● **ACTION ITEM**
Please copy, exactly as they appear below, the lines from the one containing "та и личными" through the one containing "(64 Produits)".
------------
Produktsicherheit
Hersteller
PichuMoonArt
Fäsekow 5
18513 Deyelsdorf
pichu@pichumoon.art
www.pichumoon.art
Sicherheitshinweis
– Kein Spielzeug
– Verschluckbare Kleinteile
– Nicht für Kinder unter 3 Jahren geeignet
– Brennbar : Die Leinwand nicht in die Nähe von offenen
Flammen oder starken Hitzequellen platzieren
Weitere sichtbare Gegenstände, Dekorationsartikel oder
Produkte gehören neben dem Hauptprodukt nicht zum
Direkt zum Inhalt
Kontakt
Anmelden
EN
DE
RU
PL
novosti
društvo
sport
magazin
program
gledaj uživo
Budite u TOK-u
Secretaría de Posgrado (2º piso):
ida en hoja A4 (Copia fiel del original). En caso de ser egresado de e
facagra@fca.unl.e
------------
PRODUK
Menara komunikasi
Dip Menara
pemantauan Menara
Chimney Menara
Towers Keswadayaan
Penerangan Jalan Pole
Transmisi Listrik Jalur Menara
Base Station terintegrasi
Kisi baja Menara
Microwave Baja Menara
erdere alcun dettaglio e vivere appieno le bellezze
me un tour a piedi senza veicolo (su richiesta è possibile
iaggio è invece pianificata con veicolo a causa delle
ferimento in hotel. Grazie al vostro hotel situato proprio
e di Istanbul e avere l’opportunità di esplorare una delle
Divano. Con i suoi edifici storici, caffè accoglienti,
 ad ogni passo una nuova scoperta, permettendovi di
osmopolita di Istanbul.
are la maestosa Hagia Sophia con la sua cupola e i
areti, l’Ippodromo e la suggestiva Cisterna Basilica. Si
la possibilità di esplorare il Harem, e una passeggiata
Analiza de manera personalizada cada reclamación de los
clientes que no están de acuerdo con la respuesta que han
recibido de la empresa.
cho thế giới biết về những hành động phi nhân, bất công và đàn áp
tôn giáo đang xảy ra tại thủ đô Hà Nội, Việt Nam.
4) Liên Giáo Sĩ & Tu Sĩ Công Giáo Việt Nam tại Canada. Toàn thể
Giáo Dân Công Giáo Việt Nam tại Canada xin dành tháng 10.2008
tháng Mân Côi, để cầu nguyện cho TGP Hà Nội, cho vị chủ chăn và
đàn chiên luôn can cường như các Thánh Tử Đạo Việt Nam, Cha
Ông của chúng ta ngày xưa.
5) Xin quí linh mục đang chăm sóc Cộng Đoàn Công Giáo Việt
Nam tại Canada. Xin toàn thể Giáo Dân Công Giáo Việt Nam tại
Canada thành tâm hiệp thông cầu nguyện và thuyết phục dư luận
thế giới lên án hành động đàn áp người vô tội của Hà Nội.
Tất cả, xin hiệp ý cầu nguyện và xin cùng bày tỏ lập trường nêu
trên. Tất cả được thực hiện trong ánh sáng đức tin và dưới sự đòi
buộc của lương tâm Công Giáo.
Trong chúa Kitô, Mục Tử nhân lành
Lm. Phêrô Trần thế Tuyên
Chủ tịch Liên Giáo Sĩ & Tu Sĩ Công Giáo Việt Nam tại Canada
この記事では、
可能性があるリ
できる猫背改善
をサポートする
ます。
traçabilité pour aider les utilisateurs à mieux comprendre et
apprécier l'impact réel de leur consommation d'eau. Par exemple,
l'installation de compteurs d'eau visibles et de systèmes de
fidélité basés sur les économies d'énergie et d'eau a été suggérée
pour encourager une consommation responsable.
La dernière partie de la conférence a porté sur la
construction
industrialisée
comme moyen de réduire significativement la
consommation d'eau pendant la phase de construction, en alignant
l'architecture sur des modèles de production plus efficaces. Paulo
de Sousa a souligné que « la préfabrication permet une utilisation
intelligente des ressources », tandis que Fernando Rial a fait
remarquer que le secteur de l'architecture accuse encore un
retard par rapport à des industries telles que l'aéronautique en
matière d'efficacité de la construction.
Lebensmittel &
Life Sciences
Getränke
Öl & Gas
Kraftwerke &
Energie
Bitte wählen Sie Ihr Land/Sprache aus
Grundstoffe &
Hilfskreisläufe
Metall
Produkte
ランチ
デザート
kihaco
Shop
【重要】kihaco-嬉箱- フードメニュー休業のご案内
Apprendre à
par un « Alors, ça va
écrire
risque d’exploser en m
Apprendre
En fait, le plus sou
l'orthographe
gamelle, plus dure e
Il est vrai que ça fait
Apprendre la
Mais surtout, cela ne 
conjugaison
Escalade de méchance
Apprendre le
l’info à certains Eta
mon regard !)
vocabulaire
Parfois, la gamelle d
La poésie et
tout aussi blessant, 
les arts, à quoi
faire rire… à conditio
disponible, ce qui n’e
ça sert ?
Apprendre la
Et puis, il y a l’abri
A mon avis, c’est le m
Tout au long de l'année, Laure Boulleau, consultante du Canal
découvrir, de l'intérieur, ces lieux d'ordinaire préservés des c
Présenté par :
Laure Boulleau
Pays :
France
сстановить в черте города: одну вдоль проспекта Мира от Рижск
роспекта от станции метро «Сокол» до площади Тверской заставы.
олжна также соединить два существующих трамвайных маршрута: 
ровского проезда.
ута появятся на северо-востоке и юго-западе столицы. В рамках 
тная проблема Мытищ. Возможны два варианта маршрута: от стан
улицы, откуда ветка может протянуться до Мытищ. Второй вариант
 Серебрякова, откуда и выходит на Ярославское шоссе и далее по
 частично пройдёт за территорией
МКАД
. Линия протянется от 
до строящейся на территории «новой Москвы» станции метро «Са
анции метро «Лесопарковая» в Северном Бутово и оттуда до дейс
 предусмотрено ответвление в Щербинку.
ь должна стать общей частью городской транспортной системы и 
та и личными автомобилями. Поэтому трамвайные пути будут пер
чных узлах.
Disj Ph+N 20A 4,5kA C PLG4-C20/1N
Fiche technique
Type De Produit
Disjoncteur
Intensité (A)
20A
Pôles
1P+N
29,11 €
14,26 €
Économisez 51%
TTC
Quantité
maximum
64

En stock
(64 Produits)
------------
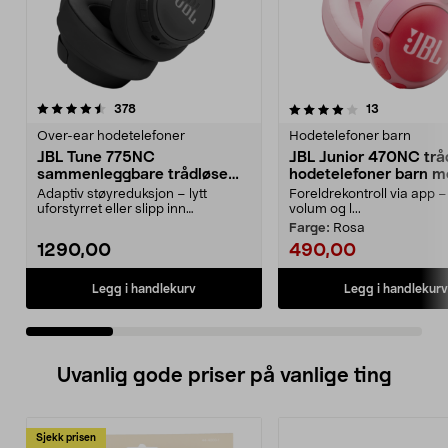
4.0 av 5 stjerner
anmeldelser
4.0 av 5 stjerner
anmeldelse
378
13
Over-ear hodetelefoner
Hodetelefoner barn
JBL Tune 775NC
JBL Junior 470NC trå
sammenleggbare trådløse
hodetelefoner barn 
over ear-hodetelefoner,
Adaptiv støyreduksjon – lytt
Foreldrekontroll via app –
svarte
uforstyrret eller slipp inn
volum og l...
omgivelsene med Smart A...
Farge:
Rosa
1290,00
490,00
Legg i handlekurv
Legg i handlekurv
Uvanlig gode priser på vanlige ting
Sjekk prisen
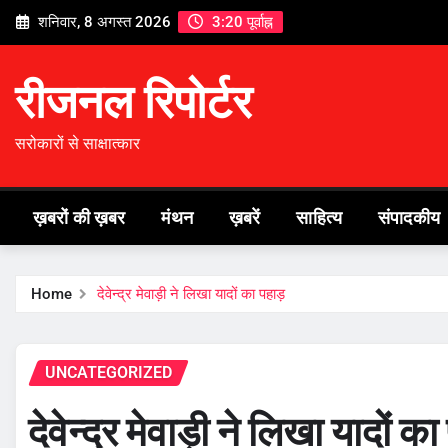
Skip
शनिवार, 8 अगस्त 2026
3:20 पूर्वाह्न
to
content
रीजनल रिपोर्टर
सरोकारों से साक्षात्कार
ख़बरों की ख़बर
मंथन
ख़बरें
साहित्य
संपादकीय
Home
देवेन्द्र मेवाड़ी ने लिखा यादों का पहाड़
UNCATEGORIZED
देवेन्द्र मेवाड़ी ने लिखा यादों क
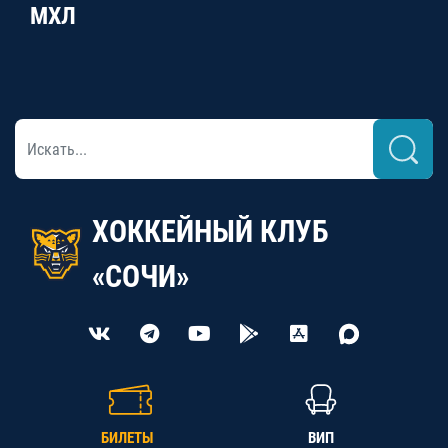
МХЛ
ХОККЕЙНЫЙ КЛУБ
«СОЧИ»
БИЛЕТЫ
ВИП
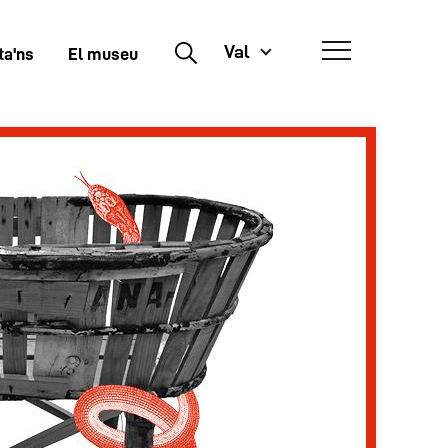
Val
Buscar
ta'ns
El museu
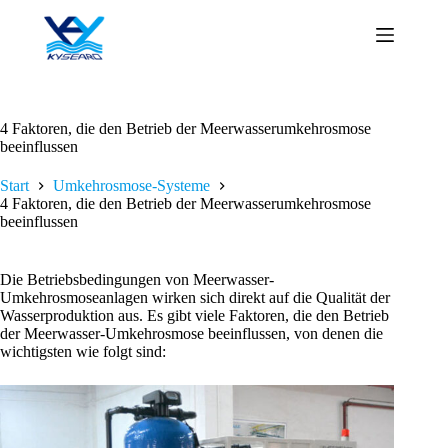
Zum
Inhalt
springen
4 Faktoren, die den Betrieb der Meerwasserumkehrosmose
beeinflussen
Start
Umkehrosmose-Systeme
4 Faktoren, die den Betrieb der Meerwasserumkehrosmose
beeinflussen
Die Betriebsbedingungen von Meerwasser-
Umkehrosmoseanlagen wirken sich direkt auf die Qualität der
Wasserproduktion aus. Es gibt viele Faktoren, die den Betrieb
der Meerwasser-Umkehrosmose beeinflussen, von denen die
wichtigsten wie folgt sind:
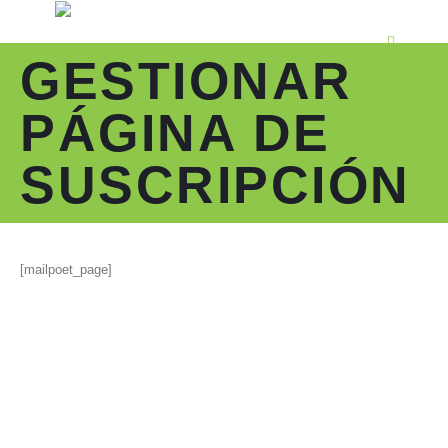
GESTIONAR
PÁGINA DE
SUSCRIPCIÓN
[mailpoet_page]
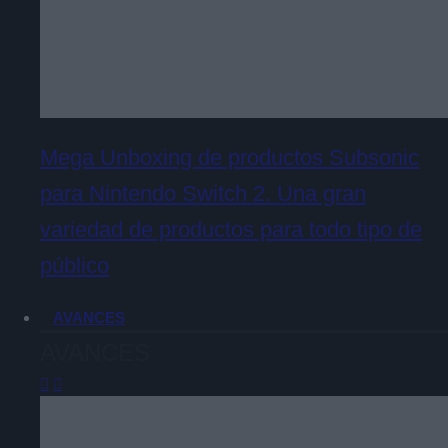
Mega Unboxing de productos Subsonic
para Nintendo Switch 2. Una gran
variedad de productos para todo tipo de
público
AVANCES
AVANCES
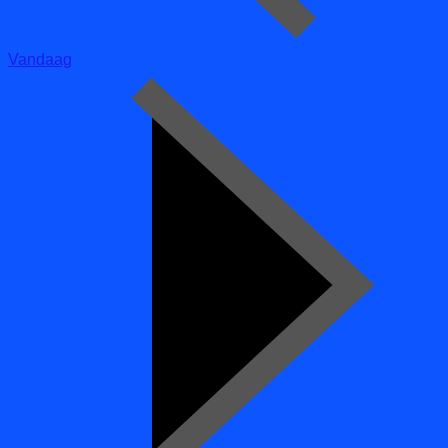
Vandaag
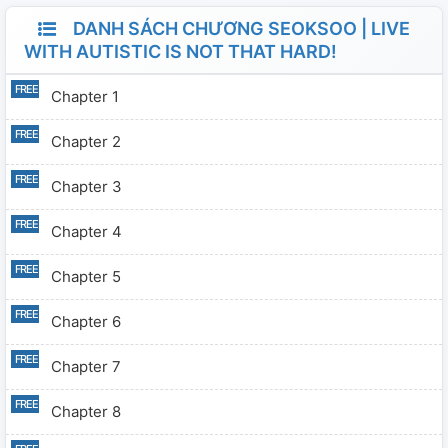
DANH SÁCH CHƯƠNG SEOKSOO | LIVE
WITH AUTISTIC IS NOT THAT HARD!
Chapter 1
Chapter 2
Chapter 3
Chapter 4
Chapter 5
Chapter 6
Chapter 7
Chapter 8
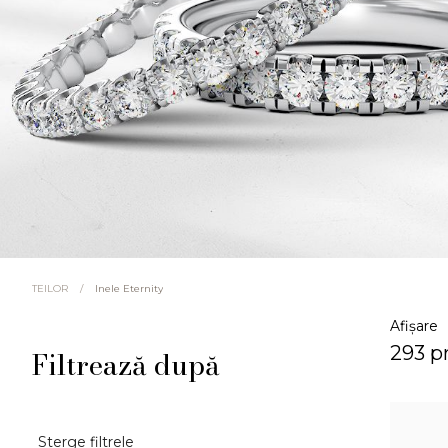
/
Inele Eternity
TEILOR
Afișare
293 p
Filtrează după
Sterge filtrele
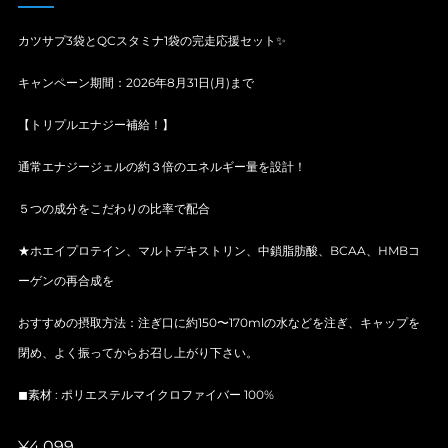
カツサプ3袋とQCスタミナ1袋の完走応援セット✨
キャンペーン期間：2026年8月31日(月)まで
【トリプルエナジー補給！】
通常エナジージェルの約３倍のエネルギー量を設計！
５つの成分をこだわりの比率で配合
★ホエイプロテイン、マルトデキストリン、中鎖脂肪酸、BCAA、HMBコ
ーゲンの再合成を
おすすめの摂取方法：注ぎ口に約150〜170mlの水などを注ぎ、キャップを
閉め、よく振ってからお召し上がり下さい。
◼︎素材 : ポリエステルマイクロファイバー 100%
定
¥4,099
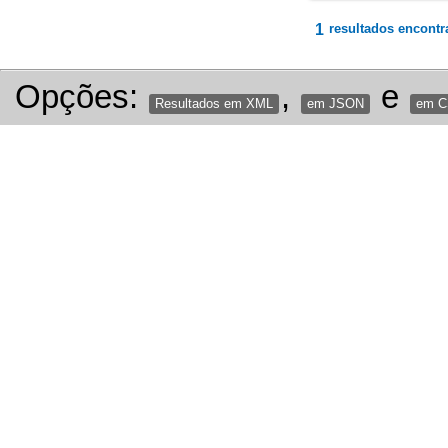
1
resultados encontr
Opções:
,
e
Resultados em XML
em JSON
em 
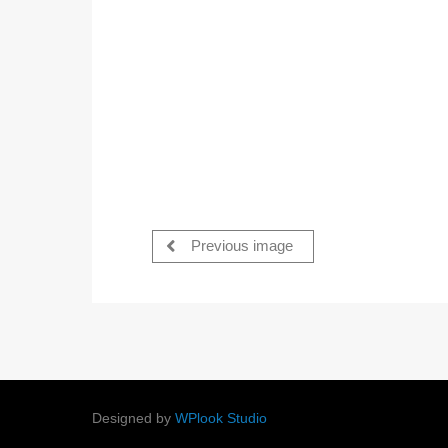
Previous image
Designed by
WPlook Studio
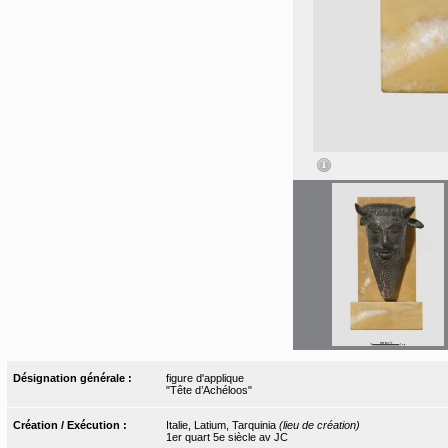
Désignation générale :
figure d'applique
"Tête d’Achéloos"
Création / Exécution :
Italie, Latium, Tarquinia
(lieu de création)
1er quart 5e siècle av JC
------------
● **RESPONSE TO THIS TASK**
та и личными автомобилями. Поэтому трамвайные пути будут пер
чных узлах.
Disj Ph+N 20A 4,5kA C PLG4-C20/1N
Fiche technique
Type De Produit
Disjoncteur
Intensité (A)
20A
Pôles
1P+N
29,11 €
14,26 €
Économisez 51%
TTC
Quantité
maximum
64

En stock
(64 Produits)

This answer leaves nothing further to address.